If you are passing the business on, you need to think about timings and how this is going to work going forward. Who is going to be involved in the decision-making process? Is there to be a distinction between who runs the business day-to-day and who is entitled to the income produced?

3. The family

If you are looking to pass the business onto the next generation, then don’t go into the process with rose-tinted glasses about the people and personalities involved. Think about whether you are prepared to hand over the reins to the next generation and how best to achieve this. Remember that there is a distinction between running the business on a daily basis and simply receiving a share of the profits.

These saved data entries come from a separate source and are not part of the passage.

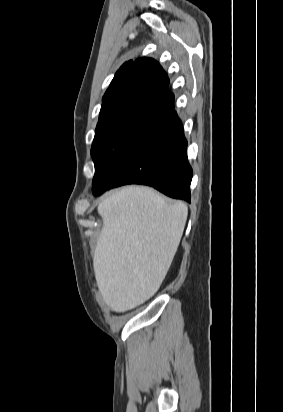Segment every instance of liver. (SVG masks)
Returning a JSON list of instances; mask_svg holds the SVG:
<instances>
[{
  "label": "liver",
  "instance_id": "6515ba94",
  "mask_svg": "<svg viewBox=\"0 0 283 412\" xmlns=\"http://www.w3.org/2000/svg\"><path fill=\"white\" fill-rule=\"evenodd\" d=\"M103 227L93 260L95 278L113 311L131 310L164 280L185 228L188 207L153 189L126 186L98 205Z\"/></svg>",
  "mask_w": 283,
  "mask_h": 412
}]
</instances>
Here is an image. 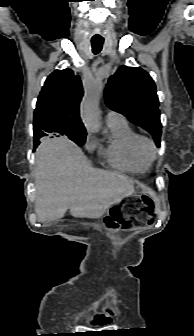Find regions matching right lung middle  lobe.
<instances>
[{"label":"right lung middle lobe","mask_w":194,"mask_h":336,"mask_svg":"<svg viewBox=\"0 0 194 336\" xmlns=\"http://www.w3.org/2000/svg\"><path fill=\"white\" fill-rule=\"evenodd\" d=\"M67 136L79 146H82L86 140L85 133H75V134H69Z\"/></svg>","instance_id":"dd1d6c3e"}]
</instances>
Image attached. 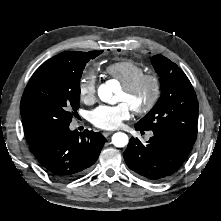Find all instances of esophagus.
Segmentation results:
<instances>
[{
  "label": "esophagus",
  "instance_id": "34e87169",
  "mask_svg": "<svg viewBox=\"0 0 221 221\" xmlns=\"http://www.w3.org/2000/svg\"><path fill=\"white\" fill-rule=\"evenodd\" d=\"M112 133H113V131H104V132H103V135H104L105 137H107V136L111 135Z\"/></svg>",
  "mask_w": 221,
  "mask_h": 221
}]
</instances>
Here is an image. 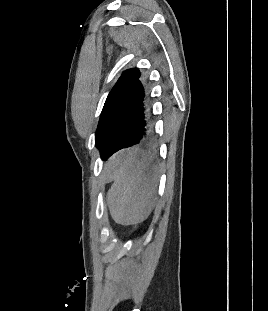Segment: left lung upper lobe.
<instances>
[{"label": "left lung upper lobe", "mask_w": 268, "mask_h": 311, "mask_svg": "<svg viewBox=\"0 0 268 311\" xmlns=\"http://www.w3.org/2000/svg\"><path fill=\"white\" fill-rule=\"evenodd\" d=\"M140 77L141 72L138 68H130L123 71L108 94L95 133V145L100 151L101 158L120 123L119 116L127 105L130 93Z\"/></svg>", "instance_id": "5c2ea615"}]
</instances>
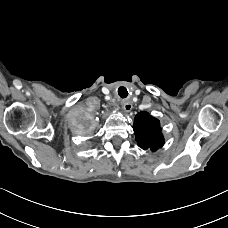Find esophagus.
Returning <instances> with one entry per match:
<instances>
[{
	"label": "esophagus",
	"mask_w": 228,
	"mask_h": 228,
	"mask_svg": "<svg viewBox=\"0 0 228 228\" xmlns=\"http://www.w3.org/2000/svg\"><path fill=\"white\" fill-rule=\"evenodd\" d=\"M121 105H122V109L124 112L128 113L132 110V103L127 100V99H124L121 101Z\"/></svg>",
	"instance_id": "obj_1"
}]
</instances>
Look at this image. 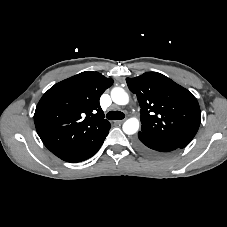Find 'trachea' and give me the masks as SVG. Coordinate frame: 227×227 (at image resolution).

If there is to be a generational shift, then everyone needs to understand their new roles within the business. Part of the process is the education of these involved and this is particularly important for those who are not actively involved in the business.

4. And what about you?

You need to think about what you want out of the business when you exit to make sure that you have something to live on during your retirement. If you are simply gifting your interest to the next generation then this is not likely to generate a capital sum. You may wish to think about retaining some sort of income from the business or include earn out provisions as part of the exit arrangement.

5. Tax

The tax implications are critical to your business exit plan. Although most schemes can be structured in a broadly tax efficient way, this does need some planning. It is important to be aware of the potential tax consequences, particularly if you are passing your interest on to the next generation, and appropriate professional advice should be obtained at the earliest opportunity.